In the days of Ronald Reagan and Margaret Thatcher, the mission of governments was to trim governments down to size. Governments were apparently occupying too much of the available space and that was supposed to be preventing the private sector from finding its full expression. A swathe of public sector “reforms” followed. Numerous government activities heretofore were taken over by the private sector. Wide-ranging deregulation was favoured to free the private sector to engage in various activities without having to put up with those regulatory handicaps. It was a world of free-for-all and the Berlin Wall fell. Cowboy capitalism roamed on the face of the world and an American historian, Francis Fukuyama, was inspired to write that the advent of liberal democracy in fact signified what he called “The End of History”. In other words, any other social model which will come up will evolve until it ultimately assumes the form of the capitalist liberal democracy.

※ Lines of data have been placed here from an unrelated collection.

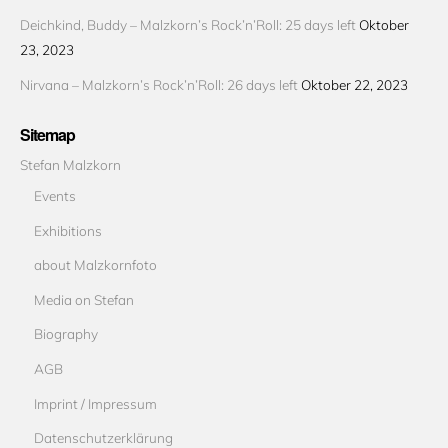
Deichkind, Buddy – Malzkorn’s Rock’n’Roll: 25 days left
Oktober
23, 2023
Nirvana – Malzkorn’s Rock’n’Roll: 26 days left
Oktober 22, 2023
Sitemap
Stefan Malzkorn
Events
Exhibitions
about Malzkornfoto
Media on Stefan
Biography
AGB
Imprint / Impressum
Datenschutzerklärung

Continuing along this path, free markets started bursting at the edges. Governments abandoned several key positions that they had been occupying so far. Lobbies gained fresh ground. Unbridled capitalism outperformed itself under this new impulse. A prolonged era of cheap money and a frenetic race after money-making and profits ensued for a decade at least. After signalling a couple of times that the bubble would burst any time, this uncontrolled expansion of capitalism finally brought the world economy to its knees in late 2007. The world’s most important banks and large financial institutions had fully run out of capital. Millions of workers lost their jobs. The imminent collapse of the financial institutions threatened the world with an economic depression on a massive scale it had never experienced before.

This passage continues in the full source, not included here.